Über den Fürstenberg hinweg zogen die Römer nach Xanten, wo sie später, um 100 n. Chr. die Stadt Colonia Ulpia Traiana gründeten.
Da die Stadt später nicht überbaut wurde, haben heute die Archäologen ein weites Feld für Untersuchungen über das Römerleben in Deutschland. Ein Besuch im Archäologischen Park ist jedoch nicht für Historiker von Interesse. Allzu trockene Vertreter der Historikerzunft schmähen den Park zwar als "historisches Disneyland", doch nicht kommerzielle Interessen bestimmen hier, sondern ernsthafte Archäologen bemühen sich anhand ihrer Funde um eine möglichst authentische Rekonstruktion antiker Bauten. Zu den so geschaffenen Sehenswürdigkeiten gehören ein Teil der Stadtmauer, das Nordtor, das Amphitheater, eine römische Herberge mit anschließender Thermenanlage, sowie die Ruine des Hafentempels. Dabei kommt der Unterhaltungswert keineswegs zu kurz: In einem Haus in der Südecke des Parks können nicht nur die jungen Besucher antike Gesellschafts- und Geschicklichkeitsspiele spielen.

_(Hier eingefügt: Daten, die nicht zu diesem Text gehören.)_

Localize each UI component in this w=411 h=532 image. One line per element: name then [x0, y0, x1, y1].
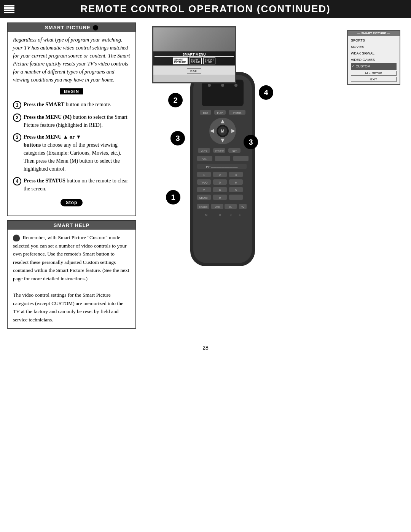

Aber Xanten ist mehr als die Erinnerung an die alten Römer. Ihre Blüte erlebte die Stadt im Mittelalter als stolze Bauwerke wie der Dom mit seinen prachtvollen Altären und das mächtige Klever Tor, eine Doppeltoranlage der Stadtbefestigung aus dem Jahr 1393 entstanden. Jüngeren Datums ist dagegen die Kriemhildmühle, eine Windmühle, die nach 1778 gebaut und in den 1990er Jahren von einem Bäckermeister liebevoll renoviert wurde. Bei gutem Wind läßt er die Flügel sich drehen, um Mehl zu mahlen, das er zu schmackhaftem Vollwert-Brot und Gebäck weiterverarbeitet.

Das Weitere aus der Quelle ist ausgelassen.